Jonestown was meant to be a communist utopia where everyone contributed according to ability and was provided for by the community. Its remote location was an attempt to escape the reach of capitalist forces, which Jones saw as one of the great evils of the world. He was also specifically avoiding the American government, which he believed was bent on his movement's destruction.

Reality

While Temple members expected a tropical paradise, what they found was cramped communal housing and poor soil making it difficult for the commune to provide basic sustenance. Discipline was harsh.

White Nights

White Nights were those nights where a variety of drills were practiced in case a hostile agency (most likely connected to the United States) invaded the camp. These drills included mass suicides in which people were given Kool-Aid (or similar drink), which they were told was poisoned. People participated repeatedly.

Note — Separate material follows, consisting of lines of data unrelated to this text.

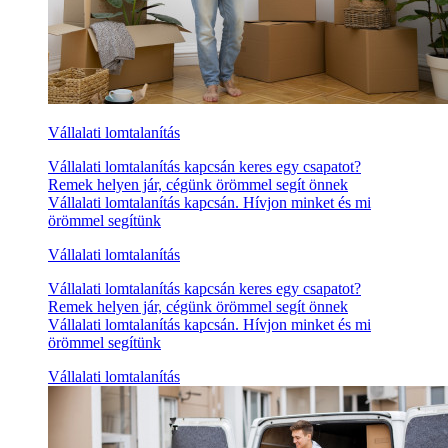
Vállalati lomtalanítás
Vállalati lomtalanítás kapcsán keres egy csapatot?
Remek helyen jár, cégünk örömmel segít önnek
Vállalati lomtalanítás kapcsán. Hívjon minket és mi
örömmel segítünk
Vállalati lomtalanítás
Vállalati lomtalanítás kapcsán keres egy csapatot?
Remek helyen jár, cégünk örömmel segít önnek
Vállalati lomtalanítás kapcsán. Hívjon minket és mi
örömmel segítünk
Vállalati lomtalanítás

The idea behind the suicides was to remain in control of one's destiny, dying by one's own hand rather than being captured and brainwashed by a capitalist regime. Jones called it "revolutionary suicide," a message to all about their resistance to capitalist forces and their solidarity as communists. As they lived together, so they would die together.

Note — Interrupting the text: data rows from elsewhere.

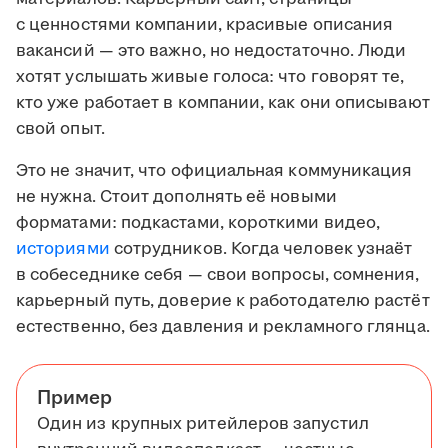
с ценностями компании, красивые описания
вакансий — это важно, но недостаточно. Люди
хотят услышать живые голоса: что говорят те,
кто уже работает в компании, как они описывают
свой опыт.
Это не значит, что официальная коммуникация
не нужна. Стоит дополнять её новыми
форматами: подкастами, короткими видео,
историями
сотрудников. Когда человек узнаёт
в собеседнике себя — свои вопросы, сомнения,
карьерный путь, доверие к работодателю растёт
естественно, без давления и рекламного глянца.
Пример
Один из крупных ритейлеров запустил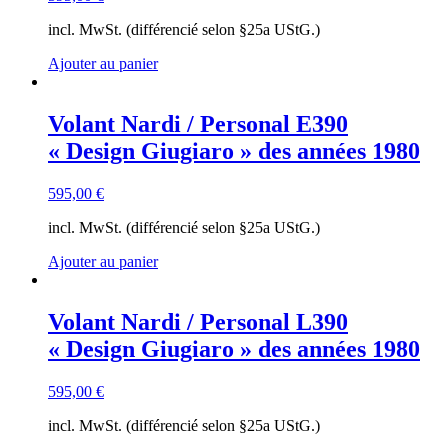
incl. MwSt. (différencié selon §25a UStG.)
Ajouter au panier
Volant Nardi / Personal E390
« Design Giugiaro » des années 1980
595,00
€
incl. MwSt. (différencié selon §25a UStG.)
Ajouter au panier
Volant Nardi / Personal L390
« Design Giugiaro » des années 1980
595,00
€
incl. MwSt. (différencié selon §25a UStG.)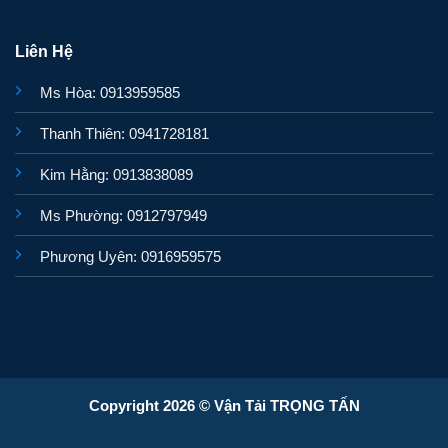
Liên Hệ
Ms Hòa: 0913959585
Thanh Thiên: 0941728181
Kim Hằng: 0913838089
Ms Phường: 0912797949
Phương Uyên: 0916959575
Copyright 2026 © Vận Tải TRỌNG TẤN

Defectors and Would-Be Defectors

It's hard to determine how many people wished to leave Jonestown by November of 1978. Several of the deceased left notes that expressed their continued belief in Jones' messages. Congressman Leo Ryan visited the compound to interview several dozen people whose relatives back in the US thought were being held against their will, but none of them expressed a wish to leave. Whether that was from genuine feeling or intimidation is difficult to determine. And handful of other people, not on Ryan's initial list, did choose to leave with him.

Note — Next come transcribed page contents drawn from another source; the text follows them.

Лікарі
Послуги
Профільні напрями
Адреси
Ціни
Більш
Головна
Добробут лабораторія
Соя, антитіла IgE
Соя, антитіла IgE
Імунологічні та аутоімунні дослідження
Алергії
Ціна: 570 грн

There were a handful of people who escaped into the jungle not long before the murder-suicide, and a handful of others who hid within the compound when the event occurred.

It must be remembered that Jones had a long history of empowering the disenfranchised. While life was hard at Jonestown, many probably wholeheartedly embraced it as offering a level of equality and community missing from any other place they had lived.

Congressman Leo Ryan

Ryan arrived at Jonestown to investigate whether anyone was being held against his or her will, as was suspected by their relatives back home. Despite only a handful of members leaving with Ryan (none of which were ones he was specifically investigating), Jones had gunmen mow down the entire group, leaving Ryan, a cameraman, a photographer, a reporter and a defector dead with nine others injured.

Murder-Suicide

After the murder of Ryan, Jones considered the compound lost. There were suggestions that everyone escape to another country such as the Soviet Union. However, in the end, death became the outcome of choice.

Exactly what happened is disputed. Some of the survivors claim to have heard gunfire, although only a couple bodies displayed gunshot wounds, including Jones himself, and his appeared self-inflicted.

For many years the common conception of the event was of 900 people calmly drinking poison at Jones's order, thus coining the phrase "drinking the Kool-Aid" to refer to blind agreement, particularly with a dangerous concept. Other reports have suggested that it was a mix of the willing, the unwilling being forced by threat of violence, and those who perhaps thought it was yet another drill.

Jones promised it would be quick and painless, but a taped recording of his last speech bears screams and cries in the background.

Almost 300 children died in the event, making this a murder-suicide rather than merely suicide regardless how some of the adults might have died.

Conclusion

The Jonestown massacre is one of the more prevalent images in the American consciousness concerning destructive cults. However, until November 18, 1978, very few people considered the group a cult, with many prominent people holding up the Temple's humanitarian projects as evidence of Jones and his Temple being upstanding members of society.

The downside of that is that people are much more wary about groups that separate themselves from wider society, even though most such groups are indeed harmless. The fear of another Jonestown has ingrained a distrust of such groups.